Cartoon animation is undoubtedly Japan's most vibrant industry, enjoying massive global sales, not only from films and books, but also the lucrative spin-offs, such as character merchandising and games.
In the past few years, local communities and towns with connections to anime artists have found it an ideal way to attract tourists. As a result, many anime-related museums have sprouted up across Japan, luring waves of visitors.
One success is the Gibli Museum in Mitaka, a western area of Tokyo, part of famed animator Hayao Miyazaki's studio, whose prize-winning films include My Neighbour Totoro and Spirited Away. The two-storey architectural fantasy features exhibits showing the production process, a collection of drawings, and a theatre where short films are shown, as well as several other attractions.

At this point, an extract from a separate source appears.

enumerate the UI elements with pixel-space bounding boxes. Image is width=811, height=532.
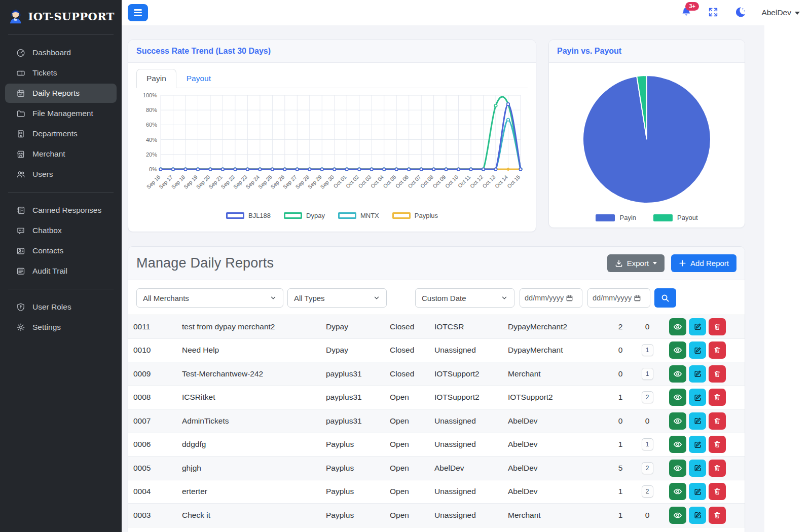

Since the museum opened in November 2001 in a corner of Inokashira Park, it has been packed with visitors. Last year, it attracted 680,900 people, including 26,556 foreign tourists - more than double the 2002 figure - predominantly from Taiwan, Hong Kong and South Korea.
Mitaka officials and the Tokyo metropolitan government admit that the museum has helped to increase the charm of this section of the city. In fact, Tokyo is home to more than 90 per cent of Japanese animation artists. The metropolitan government estimates the industry is worth one trillion yen (HK$71 billion) in the capital. Most artists work at one of the 60-odd studios in the western Suginami ward, where officials are also trying to cash in on the phenomenon.
Last year, they opened the Suginami Anime Resource Centre, with animation-related exhibits, sponsored workshops and annual events. It has proved so popular that the venue is being hastily expanded. Other local communities proudly claim to be the birthplace of famous animators. About 2.5 million fans of the legendary Osamu Tezuka, the creator of Tetsuwan Atom (Astro Boy), have visited his memorial museum in Takarazuka city, near Kobe, since it opened 10 years ago.
Takashi Yanase, who created the popular Anpanman series, was born in Kohoku, a little town on Shikoku island. It has not only built a museum in his honour - which became the prefecture's top tourist spot - but has also installed 24 stone statues and 37 Anpanman-shaped street lights along a nearby road.
Shigeru Mizuki's colourful spectres decorate a street in Sakai-Minato city in western Tottori prefecture. Since the launch of a museum in his home town, officials estimate it has pulled in an extra 2.6 billion yen in revenue.
Clearly, there is no stopping this trend.